Though usually found in a paste form, the dried spice is just as, if not more, versatile for culinary creations. 

By Margaret Eby
April 30, 2019
New York Shuk

If you're a fan of spicy food, you probably already know about harissa. The North African condiment has roots in Tunisia but is used in many Middle Eastern cusines as well. It's smoky, spicey, and garlicky, and it goes well in a wide array of dishes, like chicken thighs and roasted eggplant. Typically, harissa comes in a paste sold in jars or tubes, or one than you can make yourself. But it's also available in another format that I hadn't explored much until recently: as a dried, jarred spice mix that is easy to store and just as easy to incorporate into everything you make. 

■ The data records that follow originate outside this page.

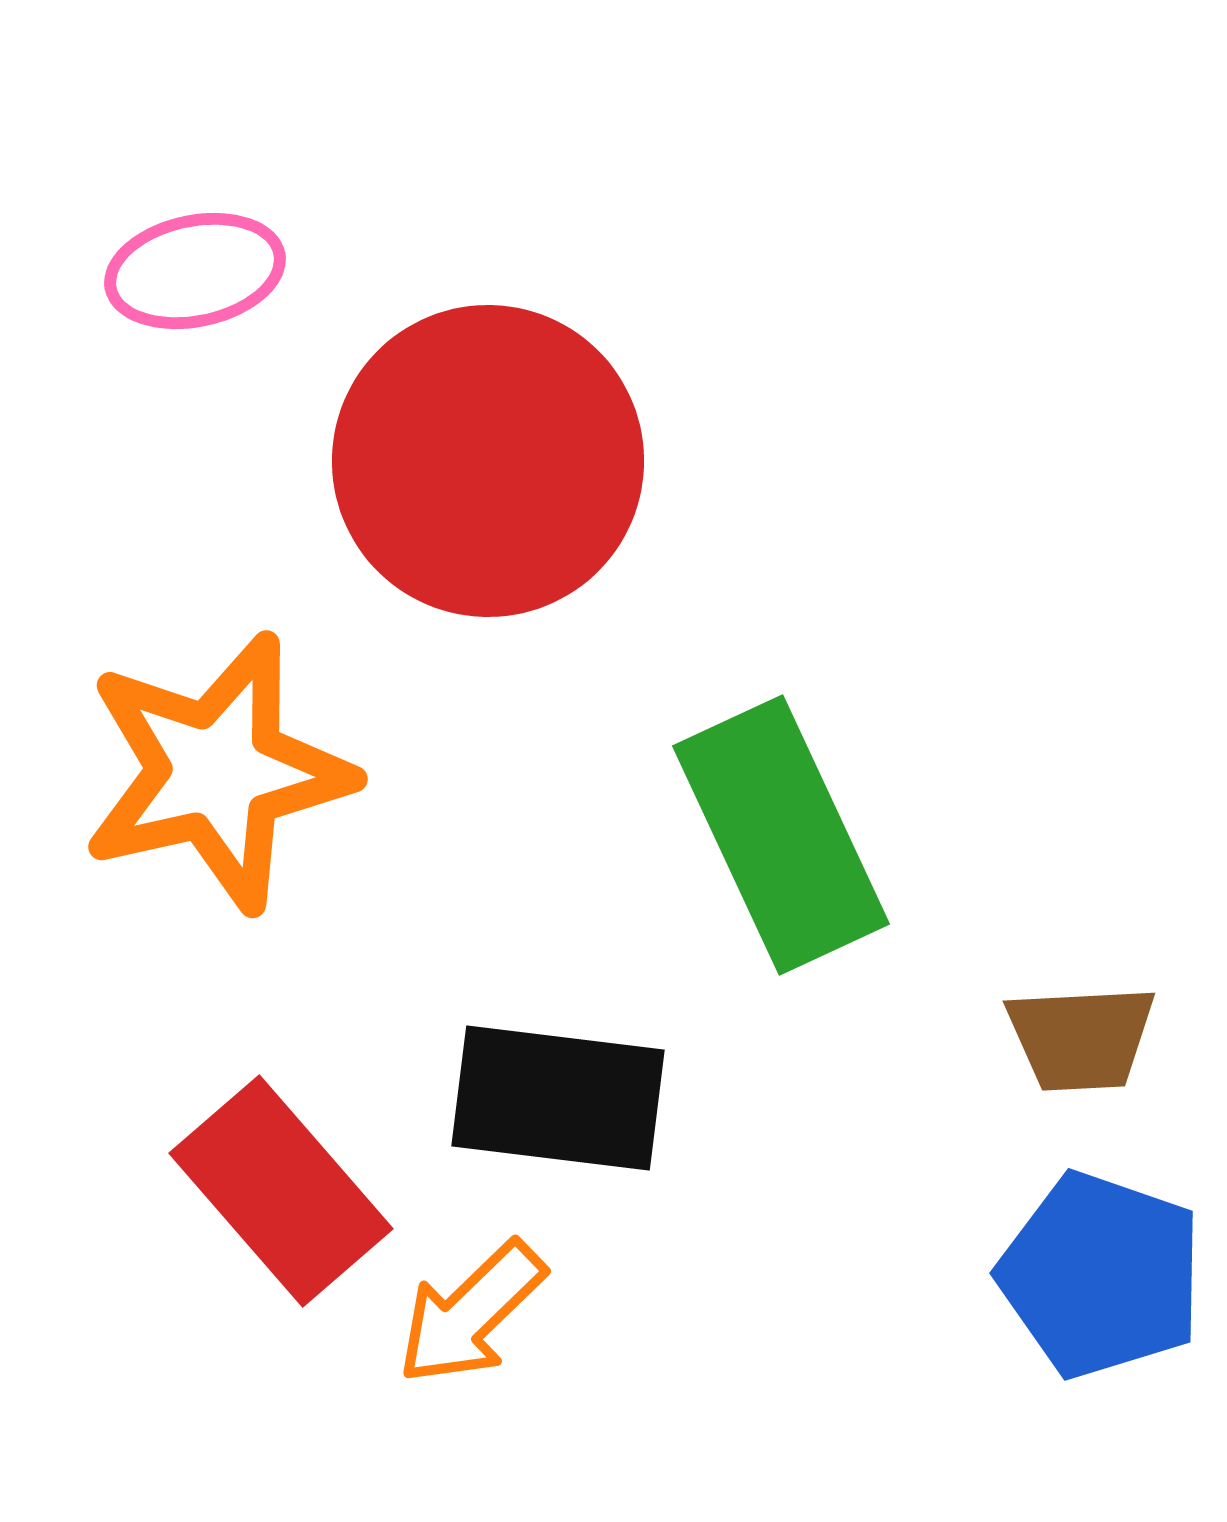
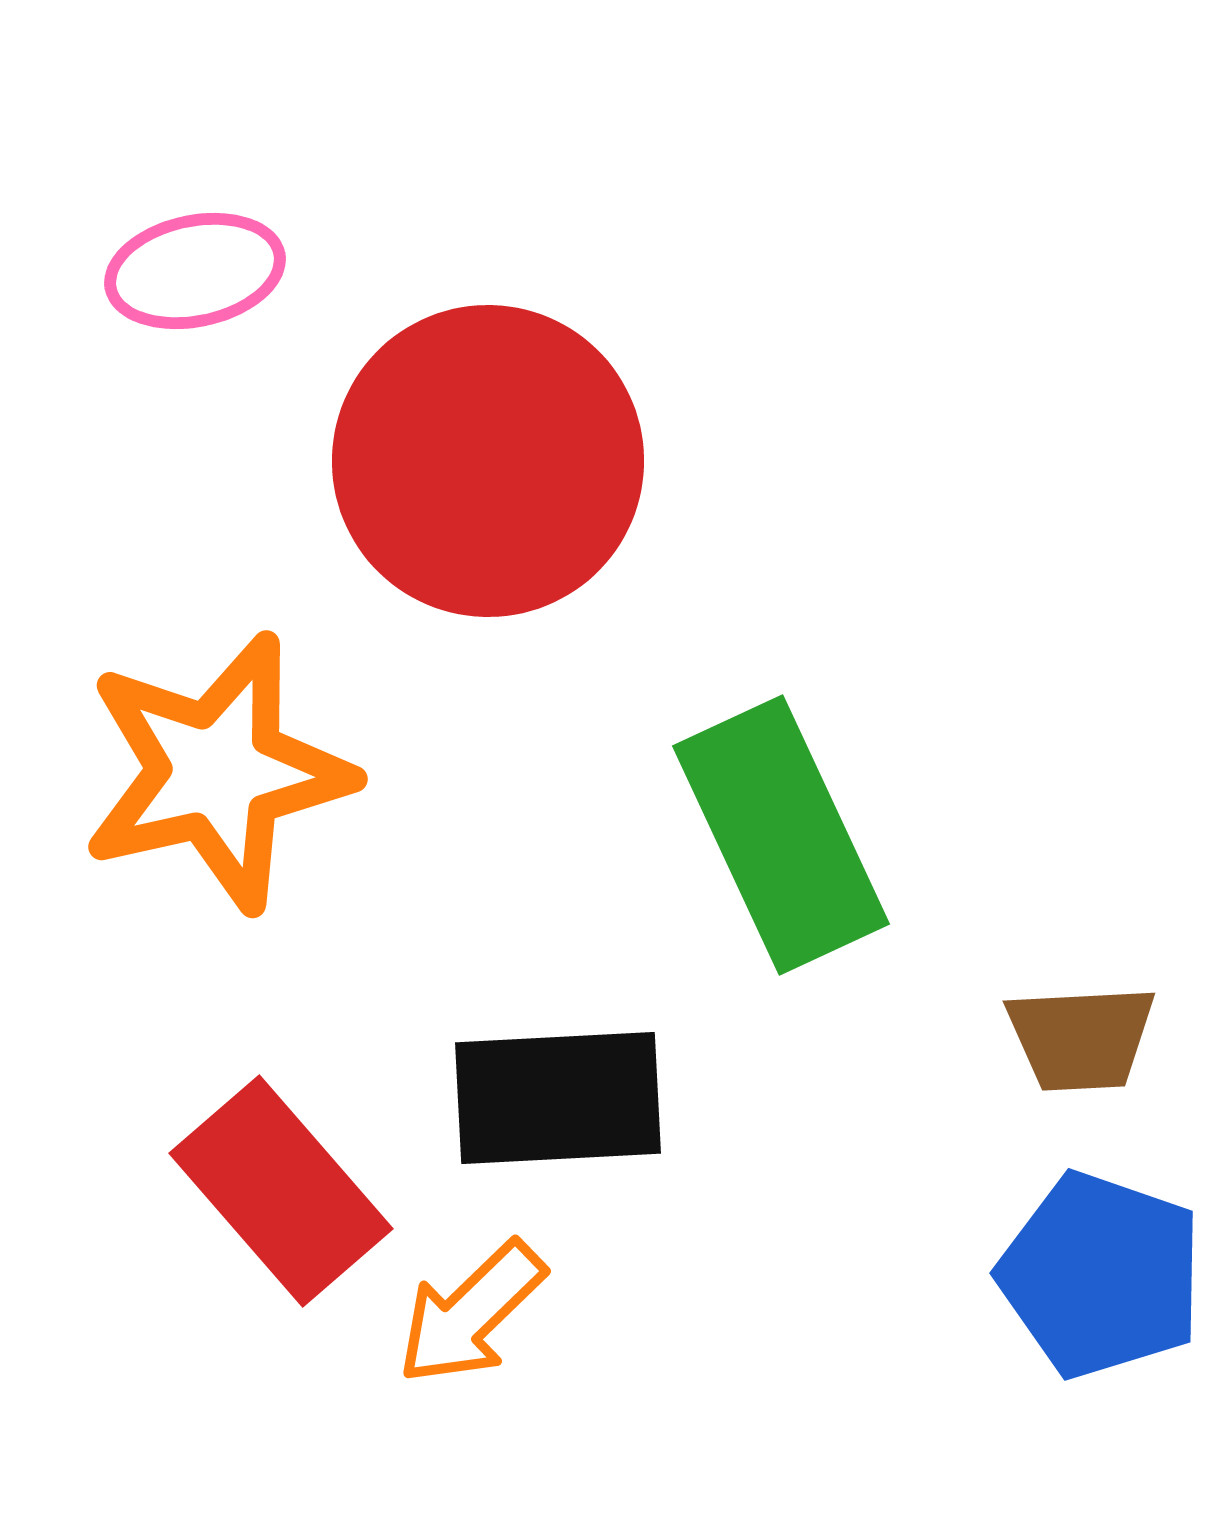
black rectangle: rotated 10 degrees counterclockwise
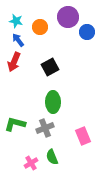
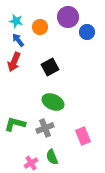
green ellipse: rotated 65 degrees counterclockwise
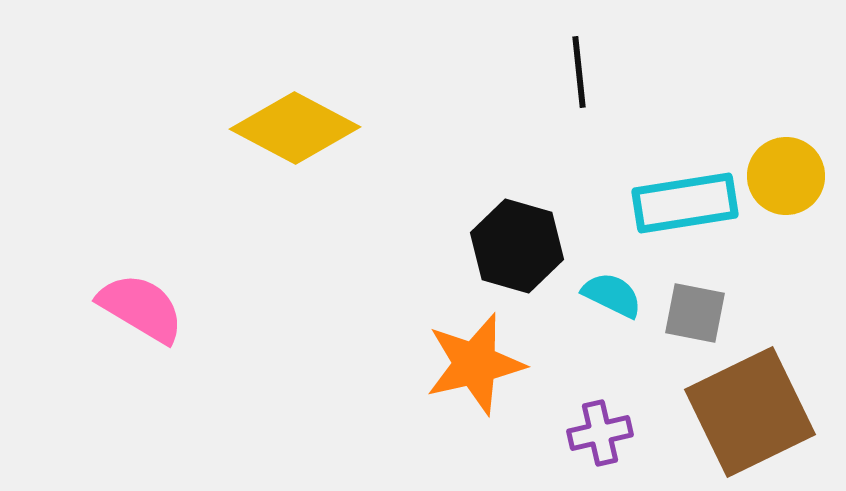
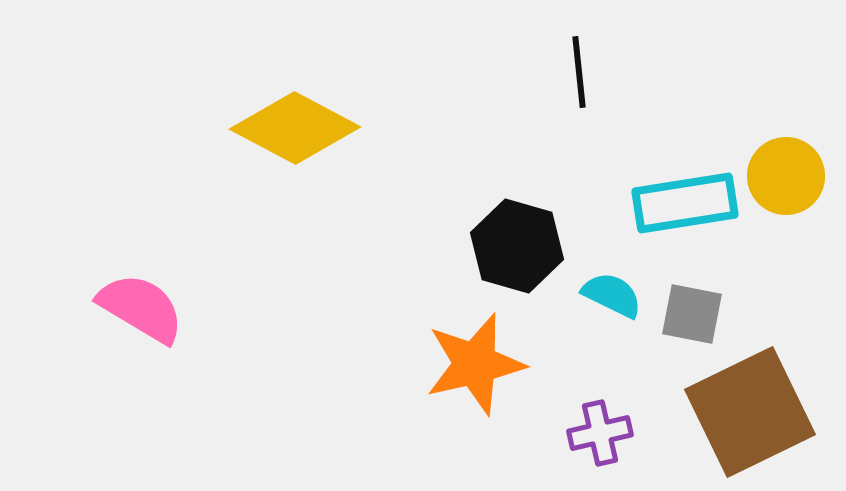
gray square: moved 3 px left, 1 px down
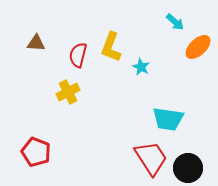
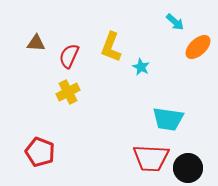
red semicircle: moved 9 px left, 1 px down; rotated 10 degrees clockwise
red pentagon: moved 4 px right
red trapezoid: rotated 126 degrees clockwise
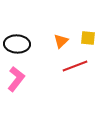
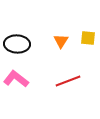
orange triangle: rotated 14 degrees counterclockwise
red line: moved 7 px left, 15 px down
pink L-shape: rotated 90 degrees counterclockwise
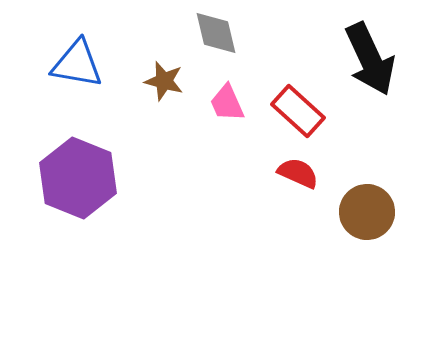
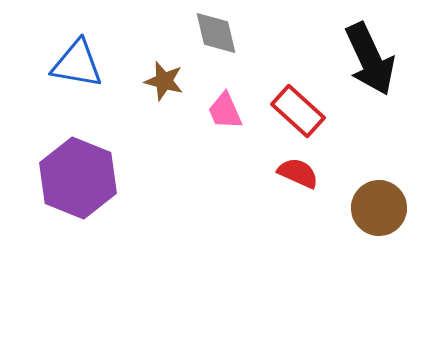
pink trapezoid: moved 2 px left, 8 px down
brown circle: moved 12 px right, 4 px up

I'm a habitual wanderer of grocery store spice aisles, and so when I saw New York Shuk's Rosey Harissa Spice, with its delicately illustrated label and promise of a more floral, mild harissa taste, I picked it up. The next day, I was going to make myself a quick tuna melt for dinner after a long day out and used it as part of the tuna salad I made myself, with fantastic results. Over the following few weeks I incorporated it into a homemade mayonnaise as a dip for oven fries and threw it into a chickpea curry I made. The flavor of the spices was complex but not overwhelmingly hot. 

 

New York Shuk also makes an Herby harissa Spice and a Fiery Harissa Spice, which differ fromt the Rosey edition in the ways reflected in their names. I've used the Fiery harissa when I want a little extra heat, and the Herby one in vinaigrettes. The company also makes a harissa in a jar, as well as a preserved lemon paste. I particularly love the preserved lemon paste, which brings the salty, sour bite of preserved lemons into dishes without the process of breaking down a whole lemon. 

Dried harissa isn't something that you'd want in your spice arsenal before, say, cumin or cayenne, but if you're already a fan of the stuff and are looking for a very good version of it, pick up New York Shuk's Rosey Harissa Spice. You won't be sorry.